Document layout detection data
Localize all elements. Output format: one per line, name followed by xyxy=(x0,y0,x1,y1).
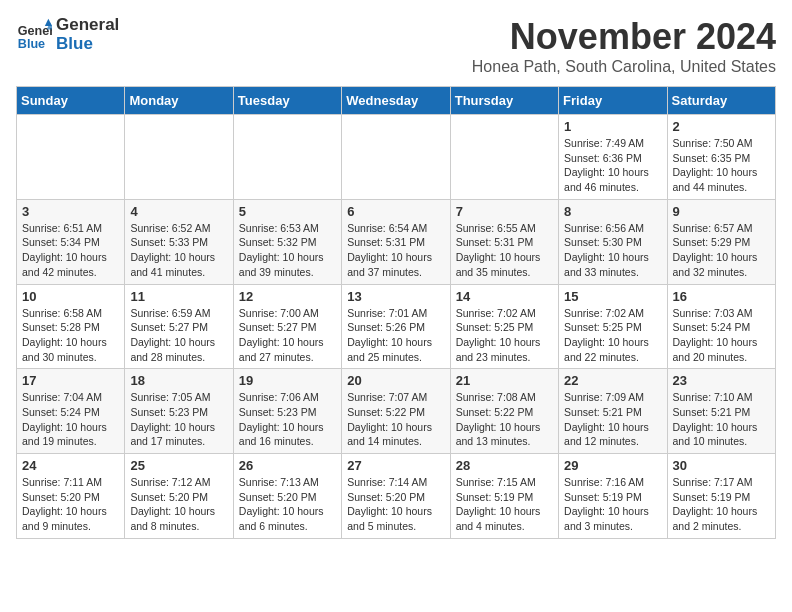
calendar-cell: 22Sunrise: 7:09 AM Sunset: 5:21 PM Dayli… xyxy=(559,369,667,454)
day-number: 15 xyxy=(564,289,661,304)
weekday-header-sunday: Sunday xyxy=(17,87,125,115)
logo-icon: General Blue xyxy=(16,17,52,53)
calendar-cell: 4Sunrise: 6:52 AM Sunset: 5:33 PM Daylig… xyxy=(125,199,233,284)
day-number: 1 xyxy=(564,119,661,134)
calendar-cell: 15Sunrise: 7:02 AM Sunset: 5:25 PM Dayli… xyxy=(559,284,667,369)
calendar-cell: 7Sunrise: 6:55 AM Sunset: 5:31 PM Daylig… xyxy=(450,199,558,284)
day-number: 16 xyxy=(673,289,770,304)
logo-general: General xyxy=(56,16,119,35)
day-number: 27 xyxy=(347,458,444,473)
week-row-3: 10Sunrise: 6:58 AM Sunset: 5:28 PM Dayli… xyxy=(17,284,776,369)
calendar-cell: 24Sunrise: 7:11 AM Sunset: 5:20 PM Dayli… xyxy=(17,454,125,539)
calendar-cell xyxy=(342,115,450,200)
calendar-cell: 12Sunrise: 7:00 AM Sunset: 5:27 PM Dayli… xyxy=(233,284,341,369)
calendar-cell xyxy=(125,115,233,200)
day-info: Sunrise: 7:04 AM Sunset: 5:24 PM Dayligh… xyxy=(22,390,119,449)
svg-text:Blue: Blue xyxy=(18,36,45,50)
day-number: 5 xyxy=(239,204,336,219)
day-number: 28 xyxy=(456,458,553,473)
logo-blue: Blue xyxy=(56,35,119,54)
day-number: 29 xyxy=(564,458,661,473)
day-number: 8 xyxy=(564,204,661,219)
day-number: 23 xyxy=(673,373,770,388)
day-number: 2 xyxy=(673,119,770,134)
day-info: Sunrise: 6:58 AM Sunset: 5:28 PM Dayligh… xyxy=(22,306,119,365)
day-info: Sunrise: 6:53 AM Sunset: 5:32 PM Dayligh… xyxy=(239,221,336,280)
day-number: 4 xyxy=(130,204,227,219)
calendar-cell: 10Sunrise: 6:58 AM Sunset: 5:28 PM Dayli… xyxy=(17,284,125,369)
calendar-cell: 6Sunrise: 6:54 AM Sunset: 5:31 PM Daylig… xyxy=(342,199,450,284)
week-row-2: 3Sunrise: 6:51 AM Sunset: 5:34 PM Daylig… xyxy=(17,199,776,284)
day-number: 10 xyxy=(22,289,119,304)
calendar-cell: 5Sunrise: 6:53 AM Sunset: 5:32 PM Daylig… xyxy=(233,199,341,284)
day-info: Sunrise: 7:00 AM Sunset: 5:27 PM Dayligh… xyxy=(239,306,336,365)
day-info: Sunrise: 7:03 AM Sunset: 5:24 PM Dayligh… xyxy=(673,306,770,365)
calendar-cell xyxy=(233,115,341,200)
calendar-cell: 30Sunrise: 7:17 AM Sunset: 5:19 PM Dayli… xyxy=(667,454,775,539)
day-number: 21 xyxy=(456,373,553,388)
day-info: Sunrise: 7:02 AM Sunset: 5:25 PM Dayligh… xyxy=(456,306,553,365)
day-info: Sunrise: 7:17 AM Sunset: 5:19 PM Dayligh… xyxy=(673,475,770,534)
calendar-cell: 23Sunrise: 7:10 AM Sunset: 5:21 PM Dayli… xyxy=(667,369,775,454)
day-info: Sunrise: 7:06 AM Sunset: 5:23 PM Dayligh… xyxy=(239,390,336,449)
calendar-cell: 26Sunrise: 7:13 AM Sunset: 5:20 PM Dayli… xyxy=(233,454,341,539)
calendar-cell xyxy=(450,115,558,200)
day-info: Sunrise: 6:52 AM Sunset: 5:33 PM Dayligh… xyxy=(130,221,227,280)
day-number: 7 xyxy=(456,204,553,219)
day-info: Sunrise: 7:02 AM Sunset: 5:25 PM Dayligh… xyxy=(564,306,661,365)
day-info: Sunrise: 7:10 AM Sunset: 5:21 PM Dayligh… xyxy=(673,390,770,449)
day-info: Sunrise: 6:57 AM Sunset: 5:29 PM Dayligh… xyxy=(673,221,770,280)
calendar-cell: 20Sunrise: 7:07 AM Sunset: 5:22 PM Dayli… xyxy=(342,369,450,454)
month-title: November 2024 xyxy=(472,16,776,58)
day-number: 3 xyxy=(22,204,119,219)
calendar-cell: 1Sunrise: 7:49 AM Sunset: 6:36 PM Daylig… xyxy=(559,115,667,200)
day-info: Sunrise: 7:07 AM Sunset: 5:22 PM Dayligh… xyxy=(347,390,444,449)
day-info: Sunrise: 7:14 AM Sunset: 5:20 PM Dayligh… xyxy=(347,475,444,534)
day-info: Sunrise: 7:11 AM Sunset: 5:20 PM Dayligh… xyxy=(22,475,119,534)
calendar-cell: 2Sunrise: 7:50 AM Sunset: 6:35 PM Daylig… xyxy=(667,115,775,200)
calendar-cell: 8Sunrise: 6:56 AM Sunset: 5:30 PM Daylig… xyxy=(559,199,667,284)
calendar-cell: 18Sunrise: 7:05 AM Sunset: 5:23 PM Dayli… xyxy=(125,369,233,454)
calendar-cell: 3Sunrise: 6:51 AM Sunset: 5:34 PM Daylig… xyxy=(17,199,125,284)
weekday-header-thursday: Thursday xyxy=(450,87,558,115)
day-number: 11 xyxy=(130,289,227,304)
calendar-cell: 29Sunrise: 7:16 AM Sunset: 5:19 PM Dayli… xyxy=(559,454,667,539)
day-number: 30 xyxy=(673,458,770,473)
day-number: 22 xyxy=(564,373,661,388)
day-info: Sunrise: 7:12 AM Sunset: 5:20 PM Dayligh… xyxy=(130,475,227,534)
week-row-4: 17Sunrise: 7:04 AM Sunset: 5:24 PM Dayli… xyxy=(17,369,776,454)
weekday-header-monday: Monday xyxy=(125,87,233,115)
calendar-cell: 17Sunrise: 7:04 AM Sunset: 5:24 PM Dayli… xyxy=(17,369,125,454)
day-info: Sunrise: 7:50 AM Sunset: 6:35 PM Dayligh… xyxy=(673,136,770,195)
day-number: 14 xyxy=(456,289,553,304)
weekday-header-tuesday: Tuesday xyxy=(233,87,341,115)
day-number: 19 xyxy=(239,373,336,388)
day-number: 9 xyxy=(673,204,770,219)
day-info: Sunrise: 7:13 AM Sunset: 5:20 PM Dayligh… xyxy=(239,475,336,534)
day-info: Sunrise: 7:15 AM Sunset: 5:19 PM Dayligh… xyxy=(456,475,553,534)
weekday-header-wednesday: Wednesday xyxy=(342,87,450,115)
week-row-5: 24Sunrise: 7:11 AM Sunset: 5:20 PM Dayli… xyxy=(17,454,776,539)
calendar-cell: 28Sunrise: 7:15 AM Sunset: 5:19 PM Dayli… xyxy=(450,454,558,539)
day-info: Sunrise: 6:55 AM Sunset: 5:31 PM Dayligh… xyxy=(456,221,553,280)
calendar-cell: 13Sunrise: 7:01 AM Sunset: 5:26 PM Dayli… xyxy=(342,284,450,369)
day-number: 17 xyxy=(22,373,119,388)
day-number: 26 xyxy=(239,458,336,473)
day-number: 25 xyxy=(130,458,227,473)
location-title: Honea Path, South Carolina, United State… xyxy=(472,58,776,76)
calendar-cell: 21Sunrise: 7:08 AM Sunset: 5:22 PM Dayli… xyxy=(450,369,558,454)
day-number: 20 xyxy=(347,373,444,388)
logo: General Blue General Blue xyxy=(16,16,119,53)
calendar-cell xyxy=(17,115,125,200)
calendar: SundayMondayTuesdayWednesdayThursdayFrid… xyxy=(16,86,776,539)
header: General Blue General Blue November 2024 … xyxy=(16,16,776,76)
day-info: Sunrise: 7:16 AM Sunset: 5:19 PM Dayligh… xyxy=(564,475,661,534)
day-number: 12 xyxy=(239,289,336,304)
calendar-cell: 16Sunrise: 7:03 AM Sunset: 5:24 PM Dayli… xyxy=(667,284,775,369)
day-number: 13 xyxy=(347,289,444,304)
calendar-cell: 27Sunrise: 7:14 AM Sunset: 5:20 PM Dayli… xyxy=(342,454,450,539)
title-area: November 2024 Honea Path, South Carolina… xyxy=(472,16,776,76)
week-row-1: 1Sunrise: 7:49 AM Sunset: 6:36 PM Daylig… xyxy=(17,115,776,200)
day-number: 18 xyxy=(130,373,227,388)
weekday-header-saturday: Saturday xyxy=(667,87,775,115)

## YOUR TASK
Every line that holds the word "weekday" should be copied from the records.

## ANSWER SECTION
weekday-header-sunday: Sunday xyxy=(17,87,125,115)
weekday-header-thursday: Thursday xyxy=(450,87,558,115)
weekday-header-monday: Monday xyxy=(125,87,233,115)
weekday-header-tuesday: Tuesday xyxy=(233,87,341,115)
weekday-header-wednesday: Wednesday xyxy=(342,87,450,115)
weekday-header-saturday: Saturday xyxy=(667,87,775,115)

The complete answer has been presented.